Notable Oregon philanthropist Arlene Schnitzer, who passed away on April 4, 2020 at the age of 91, was perhaps best known for her lifetime of support for the arts. Arlene’s commitment to women’s health and children’s issues may be less recognized among the broader public, but at Children’s Institute, we are very aware of, and grateful for, this thread in her giving.
Gary Withers, Children’s Institute’s first president, co-founder, and long-time board member, worked with Arlene on many projects. “When CI was in its earliest stages, we had a meeting with Arlene to tell her about the project and ask for her support. And Arlene said, ‘Well, let’s just add up how much we’ve given annually and recently to causes related to children.’ And of course at that time, Harold and Arlene were well known for their support for OHSU and the arts. But we were adding up their contributions to causes just related to kids, and I’m not sure whether it was over one year or two or three years, but it was millions! And I sat there and I thought, Well this is the story that nobody knows.”
Arlene became a founding member of the Children’s Institute board, helping to shape the vision for work that improved the lives of many Oregon children and families. According to Withers, Arlene chose this work because “She loved the concept that if we invest in early childhood, that we would be able to avoid a lot of the downstream challenges that children face, particularly children with high adverse childhood experience scores. She was a believer in the power of mitigation that is inherent in great early childhood programming.”
CI’s Early Works initiative in particular meant a great deal to Arlene, as she knew it made a tangible difference for families. “She and Harold spent time visiting national models, but were committed to an approach that would engage with public schools and meet the specific needs of Oregon children,” recalls Adarkar.

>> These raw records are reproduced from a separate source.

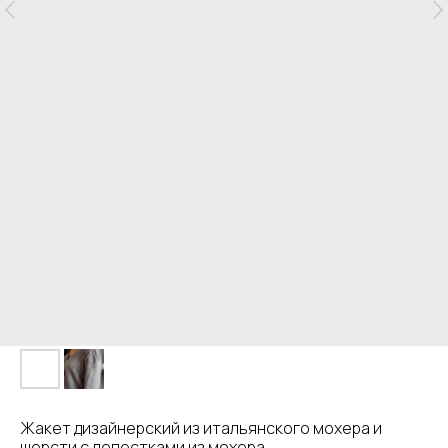
Жакет дизайнерский из итальянского мохера и
шерсти с лепестками из мохера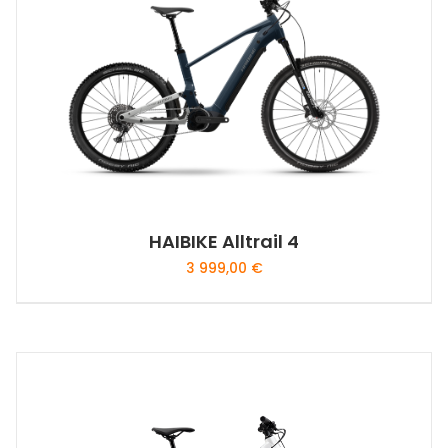
HAIBIKE Alltrail 4
3 999,00
€
Ce
produit
a
plusieurs
variations.
Les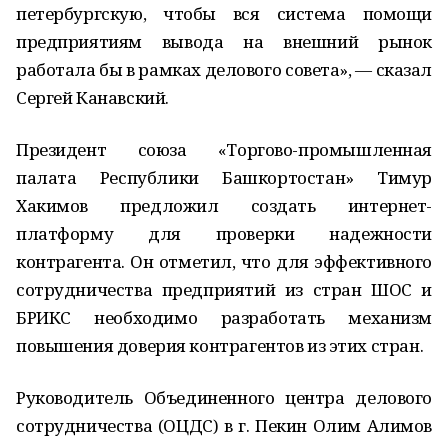
петербургскую, чтобы вся система помощи
предприятиям вывода на внешний рынок
работала бы в рамках делового совета», — сказал
Сергей Канавский.
Президент союза «Торгово-промышленная
палата Республики Башкортостан» Тимур
Хакимов предложил создать интернет-
платформу для проверки надежности
контрагента. Он отметил, что для эффективного
сотрудничества предприятий из стран ШОС и
БРИКС необходимо разработать механизм
повышения доверия контрагентов из этих стран.
Руководитель Объединенного центра делового
сотрудничества (ОЦДС) в г. Пекин Олим Алимов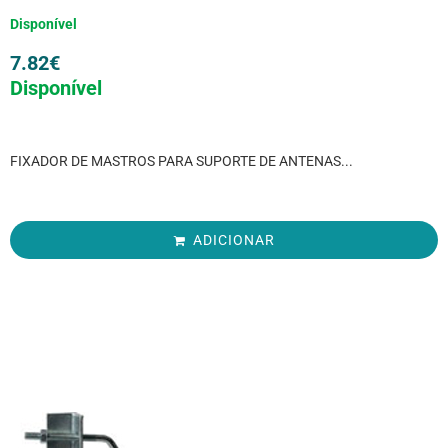
Disponível
7.82
€
Disponível
FIXADOR DE MASTROS PARA SUPORTE DE ANTENAS...
ADICIONAR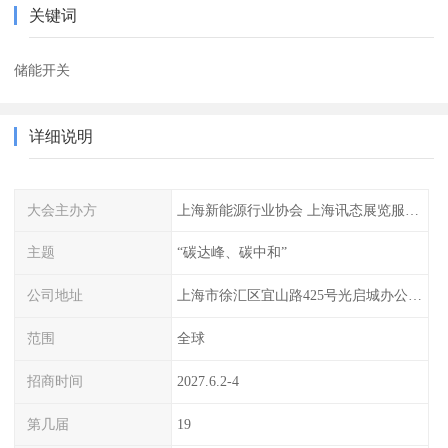
关键词
储能开关
详细说明
大会主办方
上海新能源行业协会 上海讯态展览服务有限公司
主题
“碳达峰、碳中和”
公司地址
上海市徐汇区宜山路425号光启城办公楼905-907室
范围
全球
招商时间
2027.6.2-4
第几届
19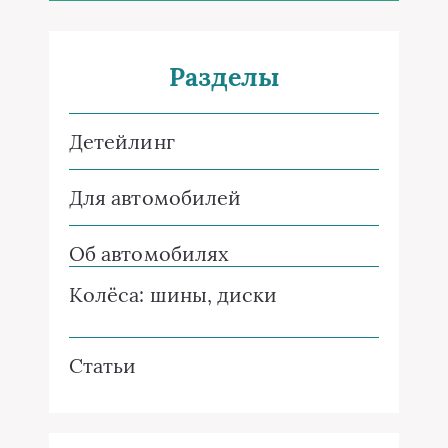
Разделы
Детейлинг
Для автомобилей
Об автомобилях
Колёса: шины, диски
Статьи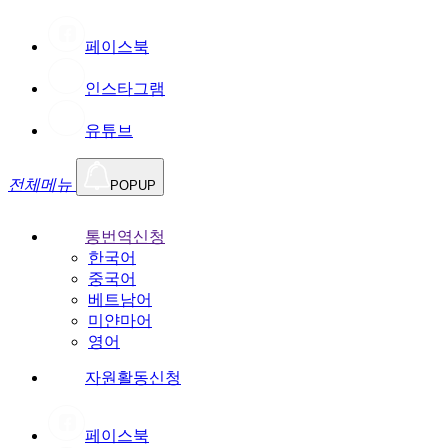
페이스북
인스타그램
유튜브
전체메뉴
POPUP
통번역신청
한국어
중국어
베트남어
미얀마어
영어
자원활동신청
페이스북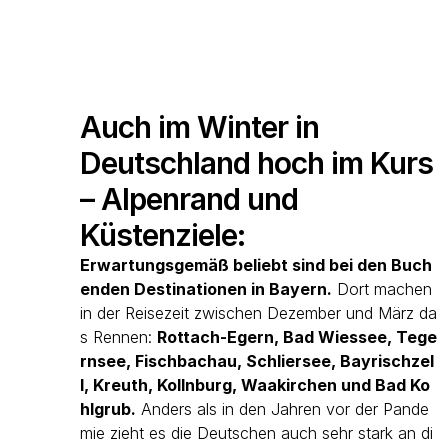
Auch im Winter in
Deutschland hoch im Kurs
– Alpenrand und
Küstenziele:
Erwartungsgemäß beliebt sind bei den Buch
enden Destinationen in Bayern.
Dort machen
in der Reisezeit zwischen Dezember und März da
s Rennen:
Rottach-Egern, Bad Wiessee, Tege
rnsee, Fischbachau, Schliersee, Bayrischzel
l, Kreuth, Kollnburg, Waakirchen und Bad Ko
hlgrub.
Anders als in den Jahren vor der Pande
mie zieht es die Deutschen auch sehr stark an di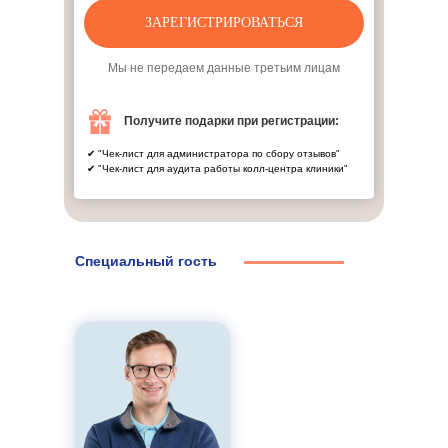
ЗАРЕГИСТРИРОВАТЬСЯ
Мы не передаем данные третьим лицам
Получите подарки при регистрации:
✔ "Чек-лист для администратора по сбору отзывов"
✔ "Чек-лист для аудита работы колл-центра клиники"
Специальный гость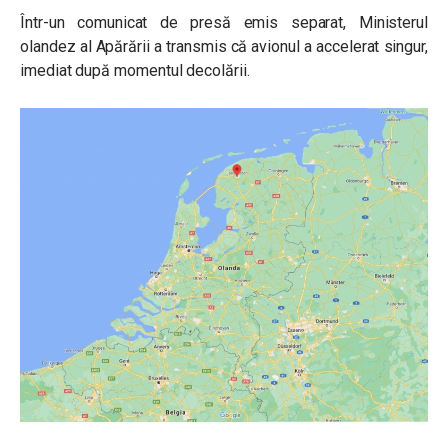
Într-un comunicat de presă emis separat, Ministerul
olandez al Apărării a transmis că avionul a accelerat singur,
imediat după momentul decolării.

“Arlene and Harold had a really strong bond to this community,” says Barbara Hall, who worked with Arlene for 36 years, eventually becoming the executive director of The Harold & Arlene Schnitzer CARE Foundation. “They were true Portlanders. They were both from immigrant families that came from Russia, and I think they were interesting because they were not raised with great wealth. They really earned that wealth, and they felt very strongly that this community was what allowed them to flourish. So they gave to every nonprofit in the city that they felt helped make the city a better place to live.”
Arlene was interested in improving quality of life, and she liked to be able to see the results. She felt that improving the lives of families was one of the surest ways to strengthen the community she felt so connected to. Her giving was pragmatic; she asked, “What project would have a direct impact on my neighbors?” and then she chose a leader she believed in, whose work was solving the problems she saw as important.
Swati Adarkar, president and CEO of Children’s Institute, was one of those leaders, and enjoyed a special relationship with Arlene. “When we started CI,” Adarkar says, “I had no plan to become the executive director. I’d envisioned partnership, rather than a CEO. I had two young kids at the time. Arlene believed in mentoring and encouraging women to take leadership roles and helped build my confidence, because she was such a strong and fearless leader. I watched how she would pick her moments to strategically express her point of view and how effectively she could persuade those around her to be bolder and more courageous.”
“Arlene put a lot of faith in Swati,” says Hall. “She really felt like CI’s work was the first thing Swati thought of when she woke up in the morning, and she probably noodled it until she fell asleep at night—what she wanted to do to make a difference, using Children’s Institute as the vehicle to help make that happen.”
Withers agrees. “Arlene had a level of trust and confidence in Swati and the mission and vision of Children’s Institute that allowed her to remain a very long-term investor even as the issues that Arlene faced with her health, and the complexity of the issues being addressed by Children’s Institute, began to eclipse what she could attend to personally.”
Adarkar deeply appreciates the trust. “Arlene was the kind of rare supporter who identified the issues she cared about and the people she trusted to move the work forward. She empowered me and the rest of CI staff to do what we knew needed to be done.”
Generosity and the spirit of community will be such an important part of Arlene’s legacy. “As a philanthropist and as a person,” says Hall, “Arlene never met a problem that she didn’t want to try and help fix. Never. And I love that about her. She always had room for one more thing on her plate. That was probably what I loved about her the most. She was never numb to anything.”
Withers echoed this sentiment: “Arlene had a way of making friends for life. It was her authenticity, and her integrity, and her candor. The word ‘philanthropy’ means love of humankind, and she had this huge heart that just really loved people.”
At Children’s Institute, we hope our ongoing work is an expression of our gratitude to Arlene for her role in the development and health of our organization. We will miss her humor, warmth, sharp instincts, and commitment to making our state a more vibrant and healthy place to be a child.